Task to complete: Check each line of the records for "page"; collect those that have it.

Provided information:

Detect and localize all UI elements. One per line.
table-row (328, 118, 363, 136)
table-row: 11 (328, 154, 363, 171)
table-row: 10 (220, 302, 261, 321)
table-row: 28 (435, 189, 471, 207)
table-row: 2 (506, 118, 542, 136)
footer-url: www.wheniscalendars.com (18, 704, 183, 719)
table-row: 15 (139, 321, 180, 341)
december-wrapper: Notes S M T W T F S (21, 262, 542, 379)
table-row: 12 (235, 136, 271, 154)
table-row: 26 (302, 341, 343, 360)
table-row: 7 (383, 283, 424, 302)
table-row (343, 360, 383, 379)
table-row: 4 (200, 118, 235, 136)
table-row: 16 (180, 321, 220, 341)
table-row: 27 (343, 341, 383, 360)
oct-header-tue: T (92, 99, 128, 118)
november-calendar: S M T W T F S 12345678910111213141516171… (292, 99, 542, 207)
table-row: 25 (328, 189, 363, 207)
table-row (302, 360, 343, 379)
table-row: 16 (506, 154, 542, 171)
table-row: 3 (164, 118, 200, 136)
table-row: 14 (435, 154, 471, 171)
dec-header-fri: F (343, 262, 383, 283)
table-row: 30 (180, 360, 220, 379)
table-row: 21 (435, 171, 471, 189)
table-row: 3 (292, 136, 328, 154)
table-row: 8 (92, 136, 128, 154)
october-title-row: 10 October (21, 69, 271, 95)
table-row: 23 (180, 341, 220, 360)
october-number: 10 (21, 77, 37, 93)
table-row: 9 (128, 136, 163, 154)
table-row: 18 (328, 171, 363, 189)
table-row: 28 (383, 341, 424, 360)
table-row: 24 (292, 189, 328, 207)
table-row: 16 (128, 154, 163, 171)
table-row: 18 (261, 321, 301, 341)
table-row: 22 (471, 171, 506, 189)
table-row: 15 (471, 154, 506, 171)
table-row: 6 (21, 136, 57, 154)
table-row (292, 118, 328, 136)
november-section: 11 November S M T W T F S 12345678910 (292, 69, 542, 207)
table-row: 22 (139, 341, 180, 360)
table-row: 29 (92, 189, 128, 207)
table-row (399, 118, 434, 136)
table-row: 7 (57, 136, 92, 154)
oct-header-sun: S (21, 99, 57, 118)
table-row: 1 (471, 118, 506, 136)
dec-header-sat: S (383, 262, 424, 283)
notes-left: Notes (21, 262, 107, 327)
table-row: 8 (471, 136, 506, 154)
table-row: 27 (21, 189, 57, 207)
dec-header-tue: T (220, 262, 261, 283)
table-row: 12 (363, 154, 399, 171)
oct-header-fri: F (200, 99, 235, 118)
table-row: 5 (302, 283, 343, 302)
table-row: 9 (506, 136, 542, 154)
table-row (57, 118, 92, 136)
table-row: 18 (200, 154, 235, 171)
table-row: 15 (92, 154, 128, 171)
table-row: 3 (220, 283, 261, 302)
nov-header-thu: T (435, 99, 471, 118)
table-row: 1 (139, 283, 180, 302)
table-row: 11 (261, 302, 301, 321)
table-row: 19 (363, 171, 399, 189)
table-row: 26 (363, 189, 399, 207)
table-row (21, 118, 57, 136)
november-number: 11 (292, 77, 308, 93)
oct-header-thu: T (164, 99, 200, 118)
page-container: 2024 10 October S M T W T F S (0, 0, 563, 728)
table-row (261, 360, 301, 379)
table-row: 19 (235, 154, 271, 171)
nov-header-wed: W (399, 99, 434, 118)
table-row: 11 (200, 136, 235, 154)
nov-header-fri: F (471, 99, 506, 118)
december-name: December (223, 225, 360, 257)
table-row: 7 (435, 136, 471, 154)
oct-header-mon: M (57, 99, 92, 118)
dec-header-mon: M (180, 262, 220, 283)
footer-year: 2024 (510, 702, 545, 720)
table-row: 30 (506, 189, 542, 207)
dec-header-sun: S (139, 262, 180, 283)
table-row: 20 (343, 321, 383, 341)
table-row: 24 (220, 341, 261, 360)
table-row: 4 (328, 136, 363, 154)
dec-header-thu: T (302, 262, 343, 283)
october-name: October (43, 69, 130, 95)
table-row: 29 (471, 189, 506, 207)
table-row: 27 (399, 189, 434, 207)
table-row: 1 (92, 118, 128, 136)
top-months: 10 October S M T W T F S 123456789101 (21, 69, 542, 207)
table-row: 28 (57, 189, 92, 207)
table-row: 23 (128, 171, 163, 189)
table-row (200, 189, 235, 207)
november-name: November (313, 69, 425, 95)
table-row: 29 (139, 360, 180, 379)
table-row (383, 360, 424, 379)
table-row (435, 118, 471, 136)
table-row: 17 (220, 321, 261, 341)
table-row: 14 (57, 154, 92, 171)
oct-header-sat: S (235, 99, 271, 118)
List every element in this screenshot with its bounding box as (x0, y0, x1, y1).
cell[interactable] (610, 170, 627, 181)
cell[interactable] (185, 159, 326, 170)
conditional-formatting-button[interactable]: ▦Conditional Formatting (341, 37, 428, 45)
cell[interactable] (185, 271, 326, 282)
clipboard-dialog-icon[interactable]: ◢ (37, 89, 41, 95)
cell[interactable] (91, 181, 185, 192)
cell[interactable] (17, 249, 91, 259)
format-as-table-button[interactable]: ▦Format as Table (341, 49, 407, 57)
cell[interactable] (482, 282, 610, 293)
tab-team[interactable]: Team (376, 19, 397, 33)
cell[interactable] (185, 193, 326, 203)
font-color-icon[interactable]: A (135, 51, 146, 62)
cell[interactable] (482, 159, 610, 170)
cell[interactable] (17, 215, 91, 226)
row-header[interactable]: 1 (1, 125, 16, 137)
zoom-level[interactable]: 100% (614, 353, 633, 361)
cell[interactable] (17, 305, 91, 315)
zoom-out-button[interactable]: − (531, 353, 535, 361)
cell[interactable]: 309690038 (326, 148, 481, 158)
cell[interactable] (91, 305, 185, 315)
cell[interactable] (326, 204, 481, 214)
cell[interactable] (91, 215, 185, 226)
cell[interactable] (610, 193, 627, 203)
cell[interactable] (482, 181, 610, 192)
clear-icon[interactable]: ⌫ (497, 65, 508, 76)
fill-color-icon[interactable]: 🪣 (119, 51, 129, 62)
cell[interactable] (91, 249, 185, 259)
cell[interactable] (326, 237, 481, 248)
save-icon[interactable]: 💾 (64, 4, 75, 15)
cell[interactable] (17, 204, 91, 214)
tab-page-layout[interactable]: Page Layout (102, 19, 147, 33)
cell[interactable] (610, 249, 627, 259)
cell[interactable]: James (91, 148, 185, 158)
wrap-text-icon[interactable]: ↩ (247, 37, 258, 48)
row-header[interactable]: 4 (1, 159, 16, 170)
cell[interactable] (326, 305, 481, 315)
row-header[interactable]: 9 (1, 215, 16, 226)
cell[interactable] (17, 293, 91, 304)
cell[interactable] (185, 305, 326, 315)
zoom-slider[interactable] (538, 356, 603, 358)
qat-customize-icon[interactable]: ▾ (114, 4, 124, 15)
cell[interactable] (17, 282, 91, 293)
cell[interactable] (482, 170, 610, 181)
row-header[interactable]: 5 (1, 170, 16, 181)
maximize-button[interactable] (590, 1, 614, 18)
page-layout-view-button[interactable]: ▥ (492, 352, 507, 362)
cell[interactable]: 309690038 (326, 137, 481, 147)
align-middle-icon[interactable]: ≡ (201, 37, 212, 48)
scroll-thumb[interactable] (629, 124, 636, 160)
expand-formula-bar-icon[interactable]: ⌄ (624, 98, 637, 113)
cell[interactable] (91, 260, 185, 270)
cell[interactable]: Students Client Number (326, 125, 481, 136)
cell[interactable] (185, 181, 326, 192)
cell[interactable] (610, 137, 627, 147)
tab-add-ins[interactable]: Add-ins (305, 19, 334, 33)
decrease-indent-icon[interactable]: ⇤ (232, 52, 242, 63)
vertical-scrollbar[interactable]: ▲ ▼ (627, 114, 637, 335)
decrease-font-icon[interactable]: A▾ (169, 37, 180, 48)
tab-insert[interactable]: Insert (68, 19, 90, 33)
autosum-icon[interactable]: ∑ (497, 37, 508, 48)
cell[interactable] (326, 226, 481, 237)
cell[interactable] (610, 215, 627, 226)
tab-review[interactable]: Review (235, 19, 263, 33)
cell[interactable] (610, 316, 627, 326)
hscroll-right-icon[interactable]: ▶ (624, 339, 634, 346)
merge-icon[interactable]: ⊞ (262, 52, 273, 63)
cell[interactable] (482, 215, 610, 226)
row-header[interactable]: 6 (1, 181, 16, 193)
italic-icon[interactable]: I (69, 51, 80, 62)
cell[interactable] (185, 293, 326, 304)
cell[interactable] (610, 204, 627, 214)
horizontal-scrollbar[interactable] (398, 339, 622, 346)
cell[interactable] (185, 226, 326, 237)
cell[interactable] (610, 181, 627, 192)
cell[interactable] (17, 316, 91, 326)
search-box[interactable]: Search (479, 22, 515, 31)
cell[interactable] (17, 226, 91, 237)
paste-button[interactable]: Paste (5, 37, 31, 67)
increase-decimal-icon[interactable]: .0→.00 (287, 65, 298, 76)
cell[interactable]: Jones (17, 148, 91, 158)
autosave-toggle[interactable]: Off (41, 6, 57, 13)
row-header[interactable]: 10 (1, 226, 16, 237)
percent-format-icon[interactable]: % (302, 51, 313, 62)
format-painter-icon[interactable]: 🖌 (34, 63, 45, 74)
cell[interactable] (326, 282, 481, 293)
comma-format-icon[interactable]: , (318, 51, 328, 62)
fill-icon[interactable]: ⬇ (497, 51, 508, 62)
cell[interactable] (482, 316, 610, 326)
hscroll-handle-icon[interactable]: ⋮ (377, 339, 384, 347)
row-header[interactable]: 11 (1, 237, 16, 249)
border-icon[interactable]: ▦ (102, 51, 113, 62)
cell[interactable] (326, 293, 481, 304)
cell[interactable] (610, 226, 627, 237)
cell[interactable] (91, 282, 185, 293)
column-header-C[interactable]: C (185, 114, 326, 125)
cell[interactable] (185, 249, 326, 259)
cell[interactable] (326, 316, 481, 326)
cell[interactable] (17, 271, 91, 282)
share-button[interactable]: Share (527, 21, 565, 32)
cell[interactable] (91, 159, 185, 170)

Answer for this exercise:
page-container: 2024 10 October S M T W T F S (0, 0, 563, 728)
tab-page-layout[interactable]: Page Layout (102, 19, 147, 33)
page-layout-view-button[interactable]: ▥ (492, 352, 507, 362)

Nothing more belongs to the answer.